Topic 6. Writing Web Service Clients

So far, we have looked at XML, Web Services and AJAX, and have connected to our web service from a JavaScript-based AJAX application. In this topic we are looking at how we can connect to a remote web service (provided by someone else) from our own website. A real-world example of this might be an airline booking site such as Expedia contacting web services provided by different airlines, parsing the XML returned and integrating the data in its own website.

There are two questions we need to ask here:

  1. How do we connect to another website from a server-side script?
  2. How do we parse (interpret) the XML returned by the web service?

Network Programming with cURL

Every contemporary programming language typically features a library which allows you to connect to a remote server over the network from a client application. Such a client application might be a Java program making connections to a remote server, or alternatively a server-side script running on a given server which wishes to connect to another server.

cURL is one such library used to connect to remote servers, and is the standard way of communicating with a server from PHP. Here is an example.

$connection = curl_init();
curl_setopt($connection, CURLOPT_URL, "http://remoteserver/script.php");
curl_setopt($connection,CURLOPT_RETURNTRANSFER,1);
curl_setopt($connection,CURLOPT_HEADER, 0);
$response = curl_exec($connection);
This code makes a connection to a given remote server (here, http://remoteserver/script.php) and the response sent back is stored in $response. If the remote script sends back XML, $response will contain XML. If the remote script sends back an HTML page, $response will contain HTML. This is standard code that can be copied and pasted every time you want to make a remote connection just change the URL.

Parsing the XML returned

Having obtained the XML returned from the server, it is stored in $response.

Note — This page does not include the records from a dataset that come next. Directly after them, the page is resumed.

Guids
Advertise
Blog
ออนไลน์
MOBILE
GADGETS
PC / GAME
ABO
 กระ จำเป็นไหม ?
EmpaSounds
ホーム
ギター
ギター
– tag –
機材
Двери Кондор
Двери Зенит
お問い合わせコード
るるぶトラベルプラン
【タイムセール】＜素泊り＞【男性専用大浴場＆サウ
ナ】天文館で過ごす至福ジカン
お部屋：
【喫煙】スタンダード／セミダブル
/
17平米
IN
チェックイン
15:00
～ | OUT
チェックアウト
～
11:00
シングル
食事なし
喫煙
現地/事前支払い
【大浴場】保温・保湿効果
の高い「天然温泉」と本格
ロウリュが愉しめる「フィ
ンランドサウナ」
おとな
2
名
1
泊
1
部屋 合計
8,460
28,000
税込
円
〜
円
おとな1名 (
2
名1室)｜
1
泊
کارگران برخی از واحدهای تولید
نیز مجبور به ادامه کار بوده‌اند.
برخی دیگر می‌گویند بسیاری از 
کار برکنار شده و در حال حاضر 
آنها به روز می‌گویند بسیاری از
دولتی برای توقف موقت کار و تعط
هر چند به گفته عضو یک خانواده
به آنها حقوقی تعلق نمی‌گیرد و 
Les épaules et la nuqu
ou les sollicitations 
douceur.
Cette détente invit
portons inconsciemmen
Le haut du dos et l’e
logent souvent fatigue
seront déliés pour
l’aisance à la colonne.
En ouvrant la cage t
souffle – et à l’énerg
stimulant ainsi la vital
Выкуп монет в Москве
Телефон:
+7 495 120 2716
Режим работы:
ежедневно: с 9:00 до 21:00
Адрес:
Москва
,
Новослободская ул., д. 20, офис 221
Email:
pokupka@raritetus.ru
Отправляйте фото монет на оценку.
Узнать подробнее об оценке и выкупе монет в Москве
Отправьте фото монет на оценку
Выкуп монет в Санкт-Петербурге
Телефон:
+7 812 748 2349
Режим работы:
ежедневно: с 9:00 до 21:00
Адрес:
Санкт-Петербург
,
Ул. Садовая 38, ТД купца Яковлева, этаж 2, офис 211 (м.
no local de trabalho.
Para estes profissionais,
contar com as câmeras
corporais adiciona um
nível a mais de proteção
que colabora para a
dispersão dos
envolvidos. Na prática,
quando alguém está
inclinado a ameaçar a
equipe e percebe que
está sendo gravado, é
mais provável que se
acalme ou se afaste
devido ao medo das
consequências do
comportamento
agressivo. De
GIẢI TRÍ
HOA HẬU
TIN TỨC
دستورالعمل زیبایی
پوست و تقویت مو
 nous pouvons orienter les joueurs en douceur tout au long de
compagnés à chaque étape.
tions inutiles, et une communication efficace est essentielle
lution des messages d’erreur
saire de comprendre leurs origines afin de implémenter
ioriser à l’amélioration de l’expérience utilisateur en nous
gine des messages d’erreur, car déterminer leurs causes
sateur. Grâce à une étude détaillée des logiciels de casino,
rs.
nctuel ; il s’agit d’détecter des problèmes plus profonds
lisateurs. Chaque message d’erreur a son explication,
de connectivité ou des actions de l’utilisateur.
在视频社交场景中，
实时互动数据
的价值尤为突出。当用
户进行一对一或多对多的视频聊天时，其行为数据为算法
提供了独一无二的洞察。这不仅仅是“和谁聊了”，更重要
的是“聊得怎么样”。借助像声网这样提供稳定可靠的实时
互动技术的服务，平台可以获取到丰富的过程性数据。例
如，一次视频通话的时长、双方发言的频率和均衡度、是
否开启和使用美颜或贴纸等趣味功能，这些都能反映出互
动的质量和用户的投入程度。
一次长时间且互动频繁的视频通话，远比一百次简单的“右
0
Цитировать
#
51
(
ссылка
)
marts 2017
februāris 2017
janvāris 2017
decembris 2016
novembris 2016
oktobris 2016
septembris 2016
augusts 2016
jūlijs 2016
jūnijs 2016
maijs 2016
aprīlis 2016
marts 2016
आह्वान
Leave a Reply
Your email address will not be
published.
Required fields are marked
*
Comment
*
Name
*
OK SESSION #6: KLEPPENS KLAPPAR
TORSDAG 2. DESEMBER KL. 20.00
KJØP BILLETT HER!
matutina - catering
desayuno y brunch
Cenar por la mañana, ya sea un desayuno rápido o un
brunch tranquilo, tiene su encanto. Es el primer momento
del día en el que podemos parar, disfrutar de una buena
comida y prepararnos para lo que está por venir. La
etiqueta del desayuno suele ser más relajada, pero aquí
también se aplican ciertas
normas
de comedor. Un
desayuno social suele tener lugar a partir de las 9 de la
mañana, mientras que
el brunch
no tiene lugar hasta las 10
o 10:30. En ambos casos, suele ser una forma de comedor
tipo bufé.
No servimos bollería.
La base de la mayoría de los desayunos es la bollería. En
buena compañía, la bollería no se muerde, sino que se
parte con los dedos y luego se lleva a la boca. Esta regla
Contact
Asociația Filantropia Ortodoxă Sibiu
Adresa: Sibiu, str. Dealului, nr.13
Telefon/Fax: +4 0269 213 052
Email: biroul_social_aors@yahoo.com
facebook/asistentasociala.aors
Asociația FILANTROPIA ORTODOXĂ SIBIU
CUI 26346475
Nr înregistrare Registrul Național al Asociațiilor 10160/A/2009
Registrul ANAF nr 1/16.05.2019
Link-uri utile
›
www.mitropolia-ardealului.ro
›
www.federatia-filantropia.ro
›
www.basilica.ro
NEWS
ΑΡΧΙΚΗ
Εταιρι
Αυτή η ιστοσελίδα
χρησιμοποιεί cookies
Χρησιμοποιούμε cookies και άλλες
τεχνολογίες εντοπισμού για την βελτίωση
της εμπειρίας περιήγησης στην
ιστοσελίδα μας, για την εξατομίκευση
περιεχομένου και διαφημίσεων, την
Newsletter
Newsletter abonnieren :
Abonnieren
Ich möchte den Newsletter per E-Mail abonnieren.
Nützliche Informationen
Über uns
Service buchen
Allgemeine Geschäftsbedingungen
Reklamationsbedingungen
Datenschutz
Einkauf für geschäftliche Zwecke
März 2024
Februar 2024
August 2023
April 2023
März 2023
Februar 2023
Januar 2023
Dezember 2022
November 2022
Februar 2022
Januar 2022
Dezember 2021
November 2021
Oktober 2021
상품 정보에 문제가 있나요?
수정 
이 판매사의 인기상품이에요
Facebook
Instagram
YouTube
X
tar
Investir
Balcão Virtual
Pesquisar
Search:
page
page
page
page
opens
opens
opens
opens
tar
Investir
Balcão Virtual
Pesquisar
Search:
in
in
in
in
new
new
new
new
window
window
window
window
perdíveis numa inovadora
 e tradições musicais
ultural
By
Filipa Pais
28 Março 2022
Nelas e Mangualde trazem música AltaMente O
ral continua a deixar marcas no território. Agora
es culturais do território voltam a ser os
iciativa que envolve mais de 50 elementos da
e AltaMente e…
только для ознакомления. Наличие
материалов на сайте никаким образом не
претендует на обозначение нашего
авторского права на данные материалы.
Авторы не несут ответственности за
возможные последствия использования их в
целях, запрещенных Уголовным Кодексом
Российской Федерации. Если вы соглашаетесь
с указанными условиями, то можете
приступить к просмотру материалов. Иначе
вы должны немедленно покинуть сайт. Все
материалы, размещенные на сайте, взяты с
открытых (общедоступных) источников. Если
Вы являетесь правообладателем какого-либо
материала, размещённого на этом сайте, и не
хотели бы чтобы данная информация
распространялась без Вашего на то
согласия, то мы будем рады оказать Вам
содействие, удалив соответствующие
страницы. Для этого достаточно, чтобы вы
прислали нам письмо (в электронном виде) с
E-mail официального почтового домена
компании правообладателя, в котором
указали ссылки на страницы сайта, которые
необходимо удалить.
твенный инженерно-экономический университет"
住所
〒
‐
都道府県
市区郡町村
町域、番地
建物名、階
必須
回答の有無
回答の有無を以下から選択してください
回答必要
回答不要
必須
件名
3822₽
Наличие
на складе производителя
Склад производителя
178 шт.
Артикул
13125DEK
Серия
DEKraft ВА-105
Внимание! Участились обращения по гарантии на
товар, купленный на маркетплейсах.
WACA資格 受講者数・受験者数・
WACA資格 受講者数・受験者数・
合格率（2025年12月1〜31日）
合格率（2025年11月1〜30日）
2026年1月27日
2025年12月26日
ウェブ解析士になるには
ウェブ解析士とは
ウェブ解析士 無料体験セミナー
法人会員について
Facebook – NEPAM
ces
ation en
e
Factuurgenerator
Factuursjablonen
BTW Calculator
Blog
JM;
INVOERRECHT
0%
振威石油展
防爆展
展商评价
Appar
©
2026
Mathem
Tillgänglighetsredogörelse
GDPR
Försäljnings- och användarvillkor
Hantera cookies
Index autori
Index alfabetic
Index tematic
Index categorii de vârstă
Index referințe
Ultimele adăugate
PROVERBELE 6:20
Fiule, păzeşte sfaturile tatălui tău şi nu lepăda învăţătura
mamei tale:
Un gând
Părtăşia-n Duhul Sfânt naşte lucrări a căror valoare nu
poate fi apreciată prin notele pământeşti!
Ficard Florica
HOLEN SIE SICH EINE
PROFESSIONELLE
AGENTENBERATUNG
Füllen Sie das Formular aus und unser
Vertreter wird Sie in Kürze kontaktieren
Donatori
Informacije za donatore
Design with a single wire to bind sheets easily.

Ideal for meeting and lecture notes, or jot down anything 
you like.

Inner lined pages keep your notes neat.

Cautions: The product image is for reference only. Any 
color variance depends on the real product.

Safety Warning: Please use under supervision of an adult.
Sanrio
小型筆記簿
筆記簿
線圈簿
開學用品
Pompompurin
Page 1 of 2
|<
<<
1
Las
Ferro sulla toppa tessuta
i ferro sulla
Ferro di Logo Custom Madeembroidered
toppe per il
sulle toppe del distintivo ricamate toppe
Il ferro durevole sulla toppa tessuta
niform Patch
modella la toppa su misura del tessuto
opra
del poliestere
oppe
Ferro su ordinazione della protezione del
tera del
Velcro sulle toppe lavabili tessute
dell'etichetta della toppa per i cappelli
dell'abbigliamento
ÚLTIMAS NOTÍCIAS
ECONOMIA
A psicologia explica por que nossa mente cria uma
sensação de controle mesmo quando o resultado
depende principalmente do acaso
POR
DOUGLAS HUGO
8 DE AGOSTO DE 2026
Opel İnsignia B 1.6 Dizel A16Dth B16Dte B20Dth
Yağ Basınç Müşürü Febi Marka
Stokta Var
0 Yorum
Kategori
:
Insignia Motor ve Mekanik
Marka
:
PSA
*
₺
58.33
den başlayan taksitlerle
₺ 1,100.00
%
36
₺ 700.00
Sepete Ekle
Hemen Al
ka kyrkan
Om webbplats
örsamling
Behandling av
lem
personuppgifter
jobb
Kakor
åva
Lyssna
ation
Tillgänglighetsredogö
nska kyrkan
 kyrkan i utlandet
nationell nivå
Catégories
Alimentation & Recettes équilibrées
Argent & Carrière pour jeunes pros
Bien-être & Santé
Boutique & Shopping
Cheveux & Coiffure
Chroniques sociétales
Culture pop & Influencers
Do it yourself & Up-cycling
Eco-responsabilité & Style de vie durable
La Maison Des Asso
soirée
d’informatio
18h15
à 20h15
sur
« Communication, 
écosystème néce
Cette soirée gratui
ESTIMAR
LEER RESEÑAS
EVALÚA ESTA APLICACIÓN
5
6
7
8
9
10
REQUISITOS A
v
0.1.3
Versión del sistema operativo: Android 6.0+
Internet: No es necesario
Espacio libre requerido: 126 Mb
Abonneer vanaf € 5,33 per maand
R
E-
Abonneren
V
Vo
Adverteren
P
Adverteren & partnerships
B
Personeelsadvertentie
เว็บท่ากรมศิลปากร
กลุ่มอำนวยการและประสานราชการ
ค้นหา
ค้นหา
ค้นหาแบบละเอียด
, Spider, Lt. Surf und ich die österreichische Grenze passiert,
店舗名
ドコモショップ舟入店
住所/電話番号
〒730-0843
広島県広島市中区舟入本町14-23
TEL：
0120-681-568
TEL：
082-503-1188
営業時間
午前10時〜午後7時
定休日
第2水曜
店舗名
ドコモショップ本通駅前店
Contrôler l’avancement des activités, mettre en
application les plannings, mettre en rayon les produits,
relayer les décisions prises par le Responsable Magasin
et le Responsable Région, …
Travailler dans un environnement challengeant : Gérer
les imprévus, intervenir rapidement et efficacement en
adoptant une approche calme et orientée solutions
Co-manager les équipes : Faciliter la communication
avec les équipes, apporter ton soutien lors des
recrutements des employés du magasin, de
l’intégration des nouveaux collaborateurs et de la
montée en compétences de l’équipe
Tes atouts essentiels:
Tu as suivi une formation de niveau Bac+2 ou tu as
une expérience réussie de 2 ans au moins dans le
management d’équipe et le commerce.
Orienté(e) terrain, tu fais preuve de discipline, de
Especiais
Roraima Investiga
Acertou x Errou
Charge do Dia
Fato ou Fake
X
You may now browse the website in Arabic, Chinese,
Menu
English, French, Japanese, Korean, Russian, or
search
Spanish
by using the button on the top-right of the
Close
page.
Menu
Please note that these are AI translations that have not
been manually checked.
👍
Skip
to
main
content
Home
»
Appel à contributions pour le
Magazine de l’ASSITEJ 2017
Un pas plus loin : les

The next thing we need to do is parse (interpret) it. In PHP, one can use the DOM, just as for JavaScript. One disadvantage of the DOM is that it loads the whole XML document into memory, so if a lot of data is sent back from the server, this may not be the best approach. An alternative is SAX - the Simple API for XML. With SAX, each line of the XML document is loaded into memory one at a time, and code is written to process each line as it comes in. This means that SAX is more complex to program compared to DOM, but significantly more memory-efficient.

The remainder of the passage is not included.